Figure 5. The amounts of HSV-1 DNA released into the nucleoplasm from capsids bound to NPCs quantified by qPCR after extraction from each fraction (a,b,c, and d).

Figure 5.

Specific HSV-1 primers for VP16/UL48 and ICP0 genes were used as amplicons for the qPCR assays of viral DNA copy numbers.(A). Schematic of viral DNA fractions separated from the reconstituted capsid-nuclei system with pull-down assay. (B) Histograms show the DNA copy number for each of the four viral DNA-containing fractions. (C) Histograms show the total DNA copy number from fractions a, b, c, and d in the reconstituted capsid-nuclei system. (D) Fraction of DNA ejected from nuclei-bound capsids (fraction d/fractions c+d). After nuclei incubation with HSV-1 C-capsids at 37°C for 40 min, without osmolyte addition,~98% of all nuclei bound capsids ejected their DNA into nuclei.
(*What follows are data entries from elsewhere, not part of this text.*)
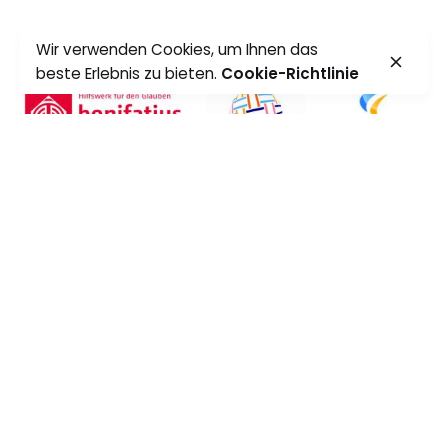
Wir verwenden Cookies, um Ihnen das
beste Erlebnis zu bieten.
Cookie-Richtlinie
0:00
0:00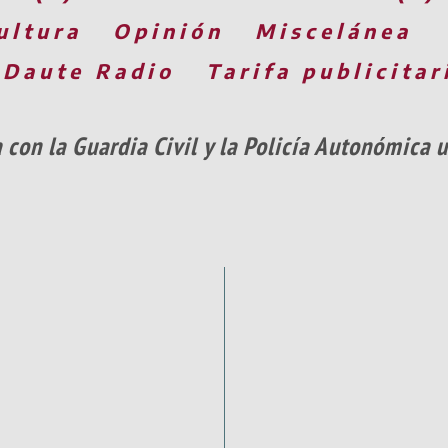
ultura
Opinión
Miscelánea
 Daute Radio
Tarifa publicitar
 con la Guardia Civil y la Policía Autonómica 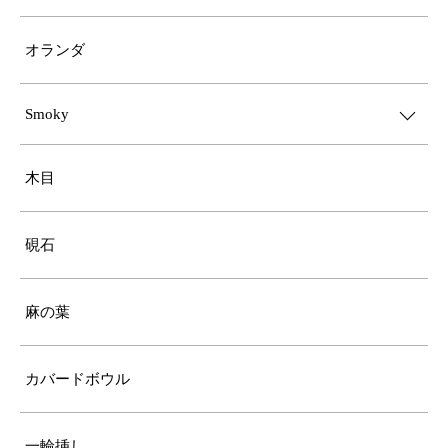
オランダ
Smoky
木目
硯石
麻の葉
カバードボウル
一輪挿し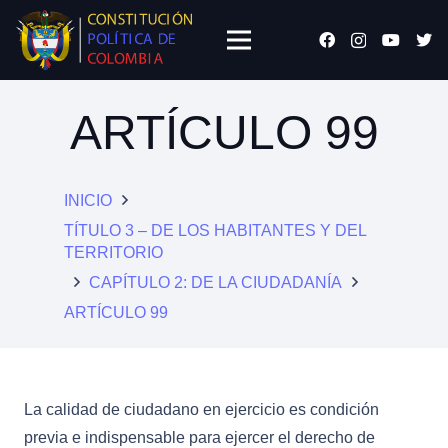
ARTÍCULO 99
INICIO
TÍTULO 3 – DE LOS HABITANTES Y DEL
TERRITORIO
CAPÍTULO 2: DE LA CIUDADANÍA
ARTÍCULO 99
La calidad de ciudadano en ejercicio es condición
previa e indispensable para ejercer el derecho de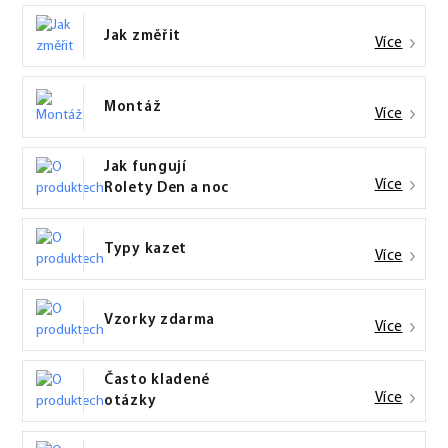
Jak změřit
Více
Montáž
Více
Jak fungují
Více
Rolety Den a noc
Typy kazet
Více
Vzorky zdarma
Více
Často kladené
Více
otázky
When the capsid pressure is turned off at 18 atm of external osmotic pressure (generated by addition of 30% w/w PEG 8 kDa), the ejection of DNA from capsids bound to nuclei is completely suppressed (fraction d/fractions c+d ~ 0.2%). qPCR DNA copy number quantification is based on a standard curve generated by serial dilution of a wild-type HSV-1 DNA with known DNA copy number. ICP0 and VP16 HSV-1 genes were quantified using specific primers. Error bars in B are standard deviations in DNA copy numbers from three independent qPCR reactions repeated at the same conditions. Error bars in C and D are progressed standard deviations.